Luckily yes! Because the data provide only a small copy of the world – and, therefore, always reflect the view of the image taker. This image, which I’ve seen, describes, first of all, the limits of what the algorithm can predict. At the same time, it is not the sum of the images that is important, but their variance and the variety of data sources.
For this reason, the basic data should be complete and not contradictory. This is often not the case with our projects for companies or medical institutions.
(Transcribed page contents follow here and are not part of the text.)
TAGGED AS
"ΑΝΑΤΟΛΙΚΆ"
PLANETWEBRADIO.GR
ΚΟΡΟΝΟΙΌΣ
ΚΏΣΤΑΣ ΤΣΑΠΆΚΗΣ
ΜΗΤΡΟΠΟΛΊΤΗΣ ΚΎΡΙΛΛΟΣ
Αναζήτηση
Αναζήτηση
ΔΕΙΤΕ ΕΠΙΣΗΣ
Our neural networks need to be, therefore, optimized with many tricks for relatively few data – compared to the amounts of data that are available to Google. In addition, we can use methods to “generate” possibly missing data through simulation. That’s tricky and still in research.

How did you actually get to this field?

I was always happy when my Lego and other components worked together with the Märklin Railway. It’s a lot of fun to bring different things together and create value for our partners. And at the Beuth University of Applied Sciences we are in the highest competition!


Jobs of the future

In the future, a large number of data engineers will be needed to collect, index, and help analyze data by machine. Data Product Managers are in great demand. They know the platforms, can design data for complex analyzes and are, at the same time, the interface to customers.
For one year, the Beuth University of Applied Sciences Berlin has been offering a four-semester English Master program in Data Science for the Master of Science (M. Sc.). Interested parties can apply from April 15, 2018 to 22 places.